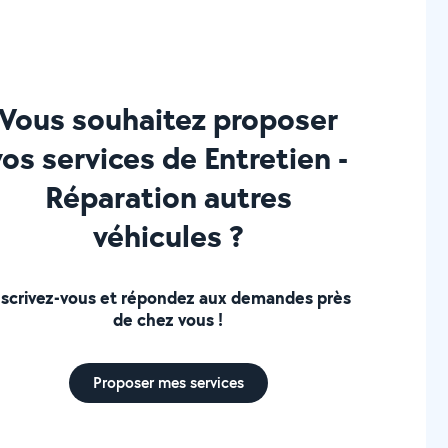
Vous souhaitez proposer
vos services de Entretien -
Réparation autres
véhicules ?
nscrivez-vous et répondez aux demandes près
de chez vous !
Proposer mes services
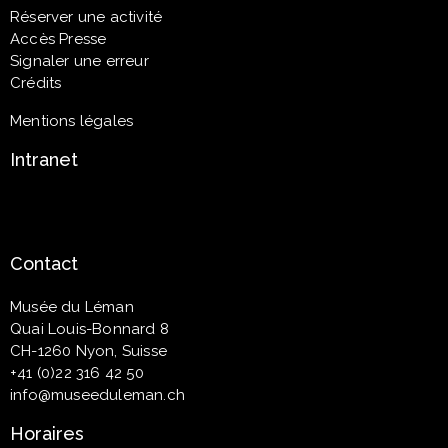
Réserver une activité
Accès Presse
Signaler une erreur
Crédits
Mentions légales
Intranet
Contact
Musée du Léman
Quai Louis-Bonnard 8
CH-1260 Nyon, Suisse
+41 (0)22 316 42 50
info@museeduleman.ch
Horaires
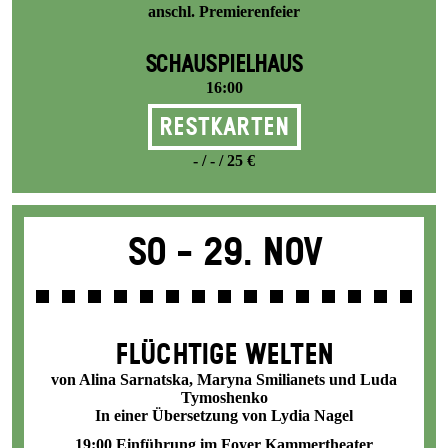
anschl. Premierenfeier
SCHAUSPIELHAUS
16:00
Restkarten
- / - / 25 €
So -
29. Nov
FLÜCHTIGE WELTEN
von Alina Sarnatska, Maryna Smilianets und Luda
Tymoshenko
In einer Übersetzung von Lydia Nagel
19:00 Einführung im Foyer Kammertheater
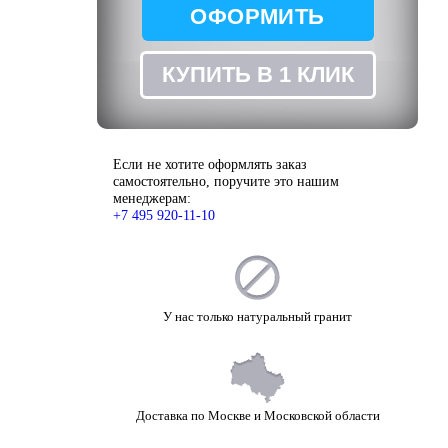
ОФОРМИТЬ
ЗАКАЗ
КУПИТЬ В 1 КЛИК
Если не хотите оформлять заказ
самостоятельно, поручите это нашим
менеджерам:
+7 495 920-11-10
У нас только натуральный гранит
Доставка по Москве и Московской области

---

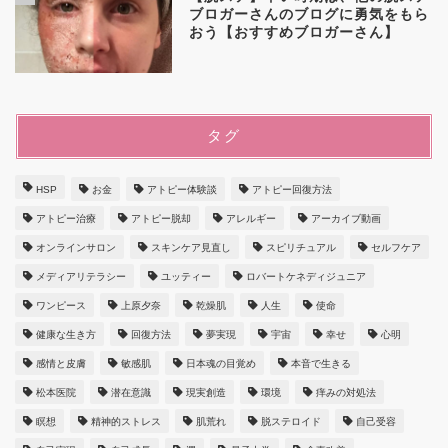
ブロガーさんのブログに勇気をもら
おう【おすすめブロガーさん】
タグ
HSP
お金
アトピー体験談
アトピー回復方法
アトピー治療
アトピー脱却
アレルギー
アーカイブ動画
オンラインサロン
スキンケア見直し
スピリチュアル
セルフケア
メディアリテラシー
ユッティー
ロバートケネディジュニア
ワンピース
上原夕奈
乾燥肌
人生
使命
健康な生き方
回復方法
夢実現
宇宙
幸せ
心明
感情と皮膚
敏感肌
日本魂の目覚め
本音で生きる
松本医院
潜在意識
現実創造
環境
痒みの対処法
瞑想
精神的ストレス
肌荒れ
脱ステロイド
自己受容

...

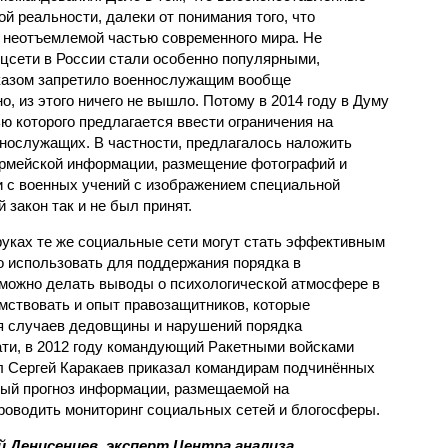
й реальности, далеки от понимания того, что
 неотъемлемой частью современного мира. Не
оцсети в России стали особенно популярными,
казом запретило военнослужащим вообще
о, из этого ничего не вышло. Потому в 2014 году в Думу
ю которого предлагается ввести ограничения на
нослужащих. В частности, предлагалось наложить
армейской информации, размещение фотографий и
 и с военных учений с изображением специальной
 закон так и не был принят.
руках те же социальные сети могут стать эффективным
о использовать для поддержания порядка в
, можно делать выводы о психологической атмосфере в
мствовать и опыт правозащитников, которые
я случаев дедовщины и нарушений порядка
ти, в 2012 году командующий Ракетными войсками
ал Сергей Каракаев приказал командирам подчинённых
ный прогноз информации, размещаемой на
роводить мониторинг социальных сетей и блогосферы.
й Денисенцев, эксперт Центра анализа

# [REQUIREMENT]
Which lines hold the word "информации"? Return all of them from the records above.

# [RESPONSE TO THIS TASK]
армейской информации, размещение фотографий и
ный прогноз информации, размещаемой на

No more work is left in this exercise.